- **Stored data**:
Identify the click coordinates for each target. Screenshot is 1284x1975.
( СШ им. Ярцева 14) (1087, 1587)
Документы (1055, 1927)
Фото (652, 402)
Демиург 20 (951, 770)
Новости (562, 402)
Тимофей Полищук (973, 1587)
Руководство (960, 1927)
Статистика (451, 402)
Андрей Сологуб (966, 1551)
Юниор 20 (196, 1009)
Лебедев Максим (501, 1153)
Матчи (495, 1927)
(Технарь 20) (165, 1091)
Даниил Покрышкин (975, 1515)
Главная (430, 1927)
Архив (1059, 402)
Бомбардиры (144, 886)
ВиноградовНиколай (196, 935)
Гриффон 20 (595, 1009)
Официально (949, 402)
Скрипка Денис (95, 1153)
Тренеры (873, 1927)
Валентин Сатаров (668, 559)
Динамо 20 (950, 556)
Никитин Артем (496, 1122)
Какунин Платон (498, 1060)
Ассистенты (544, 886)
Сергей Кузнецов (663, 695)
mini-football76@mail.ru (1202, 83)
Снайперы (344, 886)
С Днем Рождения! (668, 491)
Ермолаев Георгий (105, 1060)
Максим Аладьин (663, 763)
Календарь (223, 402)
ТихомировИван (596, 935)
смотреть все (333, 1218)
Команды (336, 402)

- **WHAT YOU ARE ASKED TO DO**:
Could you print exactly the lines from the one containing "Какунин Платон (498, 1060)" through the last line of the records above?

- **EXERCISE ANSWER**:
Какунин Платон (498, 1060)
Ассистенты (544, 886)
Сергей Кузнецов (663, 695)
mini-football76@mail.ru (1202, 83)
Снайперы (344, 886)
С Днем Рождения! (668, 491)
Ермолаев Георгий (105, 1060)
Максим Аладьин (663, 763)
Календарь (223, 402)
ТихомировИван (596, 935)
смотреть все (333, 1218)
Команды (336, 402)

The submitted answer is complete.